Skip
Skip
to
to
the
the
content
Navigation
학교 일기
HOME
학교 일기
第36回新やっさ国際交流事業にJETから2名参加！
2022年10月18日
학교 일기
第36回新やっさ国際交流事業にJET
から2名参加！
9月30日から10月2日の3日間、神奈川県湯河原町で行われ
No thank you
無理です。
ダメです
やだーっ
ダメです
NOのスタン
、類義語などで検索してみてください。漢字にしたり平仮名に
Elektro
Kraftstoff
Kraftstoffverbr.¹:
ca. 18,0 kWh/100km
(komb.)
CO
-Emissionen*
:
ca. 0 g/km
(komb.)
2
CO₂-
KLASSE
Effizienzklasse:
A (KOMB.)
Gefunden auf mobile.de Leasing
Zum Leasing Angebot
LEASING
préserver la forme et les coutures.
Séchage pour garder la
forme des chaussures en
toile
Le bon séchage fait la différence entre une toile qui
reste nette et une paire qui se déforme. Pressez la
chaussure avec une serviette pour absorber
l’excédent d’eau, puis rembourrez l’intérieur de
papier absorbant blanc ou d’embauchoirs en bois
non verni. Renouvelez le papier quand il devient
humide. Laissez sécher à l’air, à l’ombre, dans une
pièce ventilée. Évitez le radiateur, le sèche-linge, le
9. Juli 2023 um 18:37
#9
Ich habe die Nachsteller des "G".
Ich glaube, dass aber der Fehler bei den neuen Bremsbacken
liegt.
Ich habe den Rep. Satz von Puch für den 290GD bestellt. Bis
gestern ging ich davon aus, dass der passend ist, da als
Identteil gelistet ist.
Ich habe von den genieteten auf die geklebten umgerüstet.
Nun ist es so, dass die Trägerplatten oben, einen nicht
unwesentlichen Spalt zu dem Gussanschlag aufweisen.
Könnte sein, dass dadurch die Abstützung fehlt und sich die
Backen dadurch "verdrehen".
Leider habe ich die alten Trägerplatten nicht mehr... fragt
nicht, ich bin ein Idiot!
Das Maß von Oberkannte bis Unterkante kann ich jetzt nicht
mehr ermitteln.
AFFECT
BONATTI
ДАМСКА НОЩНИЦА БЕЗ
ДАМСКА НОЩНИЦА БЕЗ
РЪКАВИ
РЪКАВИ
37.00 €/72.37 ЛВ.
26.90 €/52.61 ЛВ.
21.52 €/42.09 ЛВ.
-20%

» EXERCISE REQUIREMENTS: Set down the listing above in its entirety, exactly as written.

» SOLUTION BELOW:
Skip
Skip
to
to
the
the
content
Navigation
학교 일기
HOME
학교 일기
第36回新やっさ国際交流事業にJETから2名参加！
2022年10月18日
학교 일기
第36回新やっさ国際交流事業にJET
から2名参加！
9月30日から10月2日の3日間、神奈川県湯河原町で行われ
No thank you
無理です。
ダメです
やだーっ
ダメです
NOのスタン
、類義語などで検索してみてください。漢字にしたり平仮名に
Elektro
Kraftstoff
Kraftstoffverbr.¹:
ca. 18,0 kWh/100km
(komb.)
CO
-Emissionen*
:
ca. 0 g/km
(komb.)
2
CO₂-
KLASSE
Effizienzklasse:
A (KOMB.)
Gefunden auf mobile.de Leasing
Zum Leasing Angebot
LEASING
préserver la forme et les coutures.
Séchage pour garder la
forme des chaussures en
toile
Le bon séchage fait la différence entre une toile qui
reste nette et une paire qui se déforme. Pressez la
chaussure avec une serviette pour absorber
l’excédent d’eau, puis rembourrez l’intérieur de
papier absorbant blanc ou d’embauchoirs en bois
non verni. Renouvelez le papier quand il devient
humide. Laissez sécher à l’air, à l’ombre, dans une
pièce ventilée. Évitez le radiateur, le sèche-linge, le
9. Juli 2023 um 18:37
#9
Ich habe die Nachsteller des "G".
Ich glaube, dass aber der Fehler bei den neuen Bremsbacken
liegt.
Ich habe den Rep. Satz von Puch für den 290GD bestellt. Bis
gestern ging ich davon aus, dass der passend ist, da als
Identteil gelistet ist.
Ich habe von den genieteten auf die geklebten umgerüstet.
Nun ist es so, dass die Trägerplatten oben, einen nicht
unwesentlichen Spalt zu dem Gussanschlag aufweisen.
Könnte sein, dass dadurch die Abstützung fehlt und sich die
Backen dadurch "verdrehen".
Leider habe ich die alten Trägerplatten nicht mehr... fragt
nicht, ich bin ein Idiot!
Das Maß von Oberkannte bis Unterkante kann ich jetzt nicht
mehr ermitteln.
AFFECT
BONATTI
ДАМСКА НОЩНИЦА БЕЗ
ДАМСКА НОЩНИЦА БЕЗ
РЪКАВИ
РЪКАВИ
37.00 €/72.37 ЛВ.
26.90 €/52.61 ЛВ.
21.52 €/42.09 ЛВ.
-20%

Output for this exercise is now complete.